LIF still lacks viable churn definition
It has now been three months since the delivery of the Life Insurance Framework (LIF) and the process has still not delivered an appropriate definition of 'churn' to attach to the proposed three-year claw-back.
As groups such as the Association of Financial Advisers (AFA) and the Financial Planning Association (FPA) wait to have their first meetings with new Assistant Treasurer, Kelly O'Dwyer, the LIF remains one of the two focal points of industry attention.
But AFA chief executive, Brad Fox, said that in the absence of some solid written definitions around lapses and the rewriting of policies for the same client, he continued to believe that the proposed three-year claw-back was too long.
He said that while the parties were still working through the issues, the AFA had been very clear all the way along about the clarity needed around lapses and the operation of the proposed claw-back.

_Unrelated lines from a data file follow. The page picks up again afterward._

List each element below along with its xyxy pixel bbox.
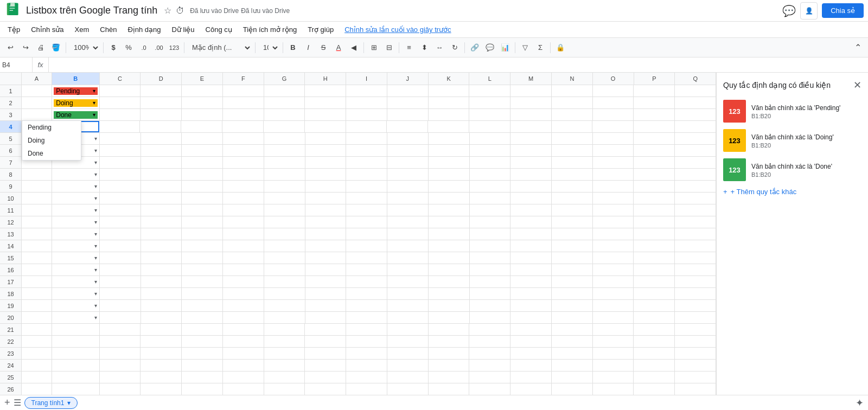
cell[interactable]	[510, 288, 552, 299]
cell[interactable]: ▾	[52, 312, 100, 323]
cell[interactable]	[52, 348, 99, 359]
cell[interactable]	[510, 383, 552, 395]
cell[interactable]	[429, 157, 470, 168]
cell[interactable]	[141, 288, 182, 299]
cell[interactable]	[100, 336, 141, 347]
dec-decimals-button[interactable]: .0	[137, 41, 151, 55]
cell[interactable]	[470, 288, 511, 299]
cell[interactable]	[593, 288, 634, 299]
cell[interactable]	[552, 264, 593, 276]
cell[interactable]	[470, 264, 511, 276]
cell[interactable]	[552, 371, 593, 383]
cell[interactable]	[634, 276, 675, 287]
cell[interactable]	[22, 240, 52, 252]
cell-e2[interactable]	[182, 97, 223, 108]
cell[interactable]	[552, 133, 593, 144]
cell[interactable]	[470, 312, 511, 323]
cell[interactable]	[429, 228, 470, 240]
col-header-a[interactable]: A	[22, 73, 52, 85]
wrap-button[interactable]: ↔	[432, 41, 446, 55]
cell[interactable]	[675, 336, 716, 347]
cell-o2[interactable]	[593, 97, 634, 108]
cell[interactable]	[182, 145, 223, 156]
profile-icon[interactable]: 👤	[800, 2, 818, 20]
cell[interactable]	[141, 204, 182, 216]
cell[interactable]: ▾	[52, 181, 100, 192]
cell[interactable]: ▾	[52, 252, 100, 264]
cell[interactable]	[634, 300, 675, 311]
cell[interactable]	[634, 336, 675, 347]
cell[interactable]: ▾	[52, 240, 100, 252]
cell[interactable]	[510, 193, 552, 204]
dropdown-arrow[interactable]: ▾	[94, 171, 97, 177]
cell[interactable]	[429, 300, 470, 311]
link-button[interactable]: 🔗	[468, 41, 482, 55]
cell[interactable]	[552, 324, 593, 335]
menu-help[interactable]: Trợ giúp	[302, 23, 339, 36]
rule-item-done[interactable]: 123 Văn bản chính xác là 'Done' B1:B20	[723, 158, 861, 181]
cell[interactable]	[346, 300, 387, 311]
cell[interactable]	[470, 228, 511, 240]
cell[interactable]	[634, 288, 675, 299]
cell[interactable]: ▾	[52, 216, 100, 228]
cell[interactable]	[387, 360, 429, 371]
more-formats-button[interactable]: 123	[167, 41, 181, 55]
cell[interactable]	[675, 240, 716, 252]
cell[interactable]	[141, 240, 182, 252]
dropdown-arrow[interactable]: ▾	[94, 136, 97, 142]
cell-h2[interactable]	[305, 97, 346, 108]
cell[interactable]	[264, 169, 305, 180]
italic-button[interactable]: I	[301, 41, 315, 55]
cell[interactable]	[305, 312, 347, 323]
cell[interactable]	[387, 228, 429, 240]
cell-g1[interactable]	[264, 85, 305, 97]
cell[interactable]	[429, 336, 470, 347]
cell[interactable]	[346, 133, 387, 144]
cell[interactable]	[141, 348, 182, 359]
cell[interactable]	[593, 181, 634, 192]
cell-k1[interactable]	[429, 85, 470, 97]
col-header-e[interactable]: E	[182, 73, 223, 85]
col-header-c[interactable]: C	[100, 73, 141, 85]
cell[interactable]	[429, 181, 470, 192]
cell[interactable]	[305, 383, 346, 395]
cell[interactable]	[634, 324, 675, 335]
dropdown-item-pending[interactable]: Pending	[22, 121, 81, 134]
cell[interactable]	[52, 371, 99, 383]
cell[interactable]	[100, 169, 141, 180]
cell[interactable]	[552, 252, 593, 264]
cell[interactable]	[634, 240, 675, 252]
cell[interactable]	[429, 216, 470, 228]
cell[interactable]	[305, 252, 347, 264]
cell[interactable]	[264, 157, 305, 168]
cell[interactable]	[100, 145, 141, 156]
cell[interactable]	[675, 371, 716, 383]
comment-button[interactable]: 💬	[782, 4, 796, 17]
cell[interactable]	[223, 216, 264, 228]
cell[interactable]	[593, 228, 634, 240]
borders-button[interactable]: ⊞	[367, 41, 381, 55]
cell[interactable]	[469, 371, 510, 383]
cell[interactable]	[264, 252, 305, 264]
cell[interactable]	[510, 216, 552, 228]
cell[interactable]	[429, 360, 470, 371]
cell[interactable]	[387, 240, 429, 252]
cell[interactable]	[182, 336, 223, 347]
cell[interactable]	[305, 193, 347, 204]
cell[interactable]	[223, 288, 264, 299]
cell[interactable]	[52, 336, 99, 347]
cell[interactable]	[346, 324, 387, 335]
cell[interactable]	[387, 204, 429, 216]
chart-button[interactable]: 📊	[498, 41, 512, 55]
dropdown-arrow[interactable]: ▾	[94, 279, 97, 285]
cell-i4[interactable]	[346, 121, 387, 132]
col-header-k[interactable]: K	[429, 73, 470, 85]
cell[interactable]: ▾	[52, 276, 100, 287]
sheet-menu-button[interactable]: ☰	[14, 398, 21, 408]
col-header-g[interactable]: G	[264, 73, 305, 85]
cell[interactable]	[22, 288, 52, 299]
cell[interactable]	[552, 204, 593, 216]
cell[interactable]: ▾	[52, 204, 100, 216]
cell[interactable]	[305, 157, 347, 168]
cell[interactable]	[141, 181, 182, 192]
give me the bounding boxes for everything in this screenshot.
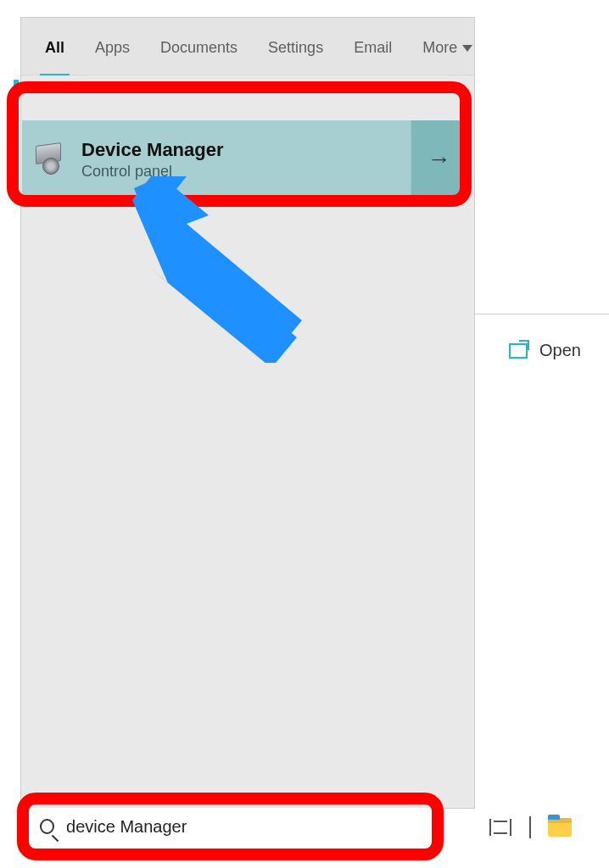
- search-icon: [40, 819, 54, 834]
- taskbar-icons: [489, 815, 572, 839]
- tab-more[interactable]: More: [417, 20, 478, 72]
- open-icon: [509, 343, 528, 359]
- tab-apps[interactable]: Apps: [90, 20, 135, 72]
- result-title: Device Manager: [81, 139, 224, 161]
- detail-open-label: Open: [539, 341, 581, 360]
- file-explorer-icon: [548, 818, 572, 837]
- device-manager-icon: [32, 144, 68, 175]
- task-view-button[interactable]: [489, 815, 512, 839]
- tab-email[interactable]: Email: [349, 20, 397, 72]
- tab-documents[interactable]: Documents: [155, 20, 243, 72]
- search-result-device-manager[interactable]: Device Manager Control panel →: [22, 120, 467, 198]
- detail-action-open[interactable]: Open: [509, 341, 581, 360]
- arrow-right-icon: →: [427, 146, 451, 173]
- tab-settings[interactable]: Settings: [263, 20, 328, 72]
- search-results-list: Device Manager Control panel →: [21, 75, 474, 808]
- taskbar-search-box[interactable]: [30, 808, 431, 845]
- search-popup: All Apps Documents Settings Email More D…: [20, 17, 475, 809]
- detail-pane-divider: [475, 314, 609, 314]
- result-text: Device Manager Control panel: [81, 139, 224, 181]
- search-input[interactable]: [66, 817, 421, 837]
- search-filter-tabs: All Apps Documents Settings Email More: [21, 18, 474, 75]
- timeline-icon: [489, 819, 511, 836]
- taskbar-divider-icon: [529, 816, 531, 838]
- tab-more-label: More: [422, 39, 457, 57]
- result-subtitle: Control panel: [81, 163, 224, 181]
- window-edge-accent: [14, 80, 19, 95]
- result-expand-button[interactable]: →: [411, 120, 467, 198]
- file-explorer-button[interactable]: [548, 815, 572, 839]
- tab-all[interactable]: All: [40, 20, 70, 72]
- chevron-down-icon: [462, 45, 472, 52]
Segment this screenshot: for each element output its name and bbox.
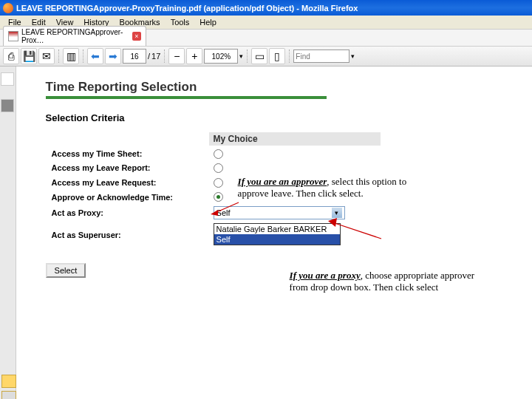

Ironically, defining which lapses actually equated to churn represented a stumbling block in earlier attempts by the industry to sort out life/risk remuneration.
Money Management understands that as well as the lapse definitions and claw-backs remaining as unresolved issues, some concerns have emerged around the basis for calculating the 60/40 hybrid remuneration structure.
Some advisers have told Money Management they are concerned at suggestions that the calculation may be viewed as relating to base premiums rather than the all-up cost to clients.
As Assistant Treasurer, Kelly O'Dwyer now has carriage of the LIF issue and will be meeting with the parties over the coming weeks to acquaint herself with their position on the issue.